═════ RECORDED DATA ═════
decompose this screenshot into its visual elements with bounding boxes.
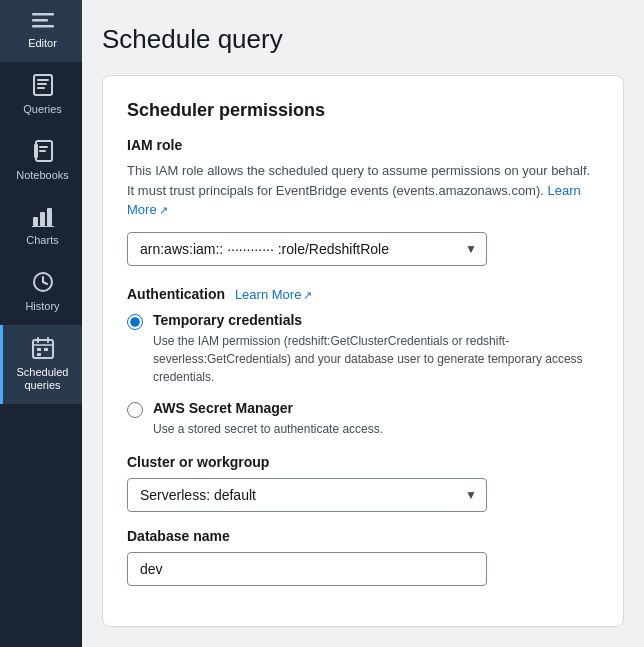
card-title: Scheduler permissions (127, 100, 599, 121)
svg-rect-9 (39, 146, 48, 148)
svg-rect-13 (47, 208, 52, 226)
svg-rect-4 (37, 79, 49, 81)
svg-rect-5 (37, 83, 47, 85)
external-link-icon: ↗ (159, 202, 168, 219)
database-section: Database name (127, 528, 599, 586)
sidebar-item-label-charts: Charts (26, 234, 58, 247)
svg-rect-0 (32, 13, 54, 16)
page-title: Schedule query (102, 24, 624, 55)
iam-role-select-wrapper: arn:aws:iam:: ············ :role/Redshif… (127, 232, 487, 266)
cluster-label: Cluster or workgroup (127, 454, 599, 470)
temporary-credentials-radio[interactable] (127, 314, 143, 330)
svg-rect-1 (32, 19, 48, 22)
authentication-section: Authentication Learn More↗ Temporary cre… (127, 286, 599, 438)
aws-secret-manager-title: AWS Secret Manager (153, 400, 383, 416)
charts-icon (32, 207, 54, 230)
svg-rect-18 (33, 340, 53, 358)
svg-rect-12 (40, 212, 45, 226)
sidebar-item-editor[interactable]: Editor (0, 0, 82, 62)
svg-rect-11 (33, 217, 38, 226)
svg-rect-22 (37, 348, 41, 351)
sidebar-item-label-editor: Editor (28, 37, 57, 50)
aws-secret-manager-description: Use a stored secret to authenticate acce… (153, 420, 383, 438)
svg-rect-8 (34, 144, 38, 158)
auth-external-link-icon: ↗ (303, 289, 312, 302)
database-name-input[interactable] (127, 552, 487, 586)
svg-rect-10 (39, 150, 46, 152)
svg-rect-6 (37, 87, 45, 89)
sidebar-item-scheduled-queries[interactable]: Scheduled queries (0, 325, 82, 404)
cluster-select[interactable]: Serverless: default (127, 478, 487, 512)
iam-role-description: This IAM role allows the scheduled query… (127, 161, 599, 220)
sidebar: Editor Queries Notebooks (0, 0, 82, 647)
queries-icon (33, 74, 53, 99)
aws-secret-manager-radio[interactable] (127, 402, 143, 418)
auth-learn-more-link[interactable]: Learn More↗ (235, 287, 312, 302)
sidebar-item-charts[interactable]: Charts (0, 195, 82, 259)
editor-icon (32, 12, 54, 33)
iam-role-section: IAM role This IAM role allows the schedu… (127, 137, 599, 266)
cluster-section: Cluster or workgroup Serverless: default… (127, 454, 599, 512)
sidebar-item-label-notebooks: Notebooks (16, 169, 69, 182)
scheduled-queries-icon (32, 337, 54, 362)
svg-line-17 (43, 282, 47, 284)
temporary-credentials-description: Use the IAM permission (redshift:GetClus… (153, 332, 599, 386)
iam-role-select[interactable]: arn:aws:iam:: ············ :role/Redshif… (127, 232, 487, 266)
scheduler-permissions-card: Scheduler permissions IAM role This IAM … (102, 75, 624, 627)
sidebar-item-label-history: History (25, 300, 59, 313)
main-content: Schedule query Scheduler permissions IAM… (82, 0, 644, 647)
sidebar-item-label-scheduled-queries: Scheduled queries (7, 366, 78, 392)
sidebar-item-notebooks[interactable]: Notebooks (0, 128, 82, 194)
history-icon (32, 271, 54, 296)
notebooks-icon (33, 140, 53, 165)
database-label: Database name (127, 528, 599, 544)
temporary-credentials-option: Temporary credentials Use the IAM permis… (127, 312, 599, 386)
svg-rect-24 (37, 353, 41, 356)
cluster-select-wrapper: Serverless: default ▼ (127, 478, 487, 512)
iam-role-label: IAM role (127, 137, 599, 153)
sidebar-item-history[interactable]: History (0, 259, 82, 325)
auth-label: Authentication Learn More↗ (127, 286, 599, 302)
aws-secret-manager-option: AWS Secret Manager Use a stored secret t… (127, 400, 599, 438)
sidebar-item-label-queries: Queries (23, 103, 62, 116)
svg-rect-2 (32, 25, 54, 28)
sidebar-item-queries[interactable]: Queries (0, 62, 82, 128)
temporary-credentials-title: Temporary credentials (153, 312, 599, 328)
svg-rect-23 (44, 348, 48, 351)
═════
» EXERCISE: Using the data above, return each line that includes the word "scheduled".

» RESULT FOR THIS EXERCISE:
sidebar-item-scheduled-queries[interactable]: Scheduled queries (0, 325, 82, 404)
iam-role-description: This IAM role allows the scheduled query… (127, 161, 599, 220)
scheduled-queries-icon (32, 337, 54, 362)
sidebar-item-label-scheduled-queries: Scheduled queries (7, 366, 78, 392)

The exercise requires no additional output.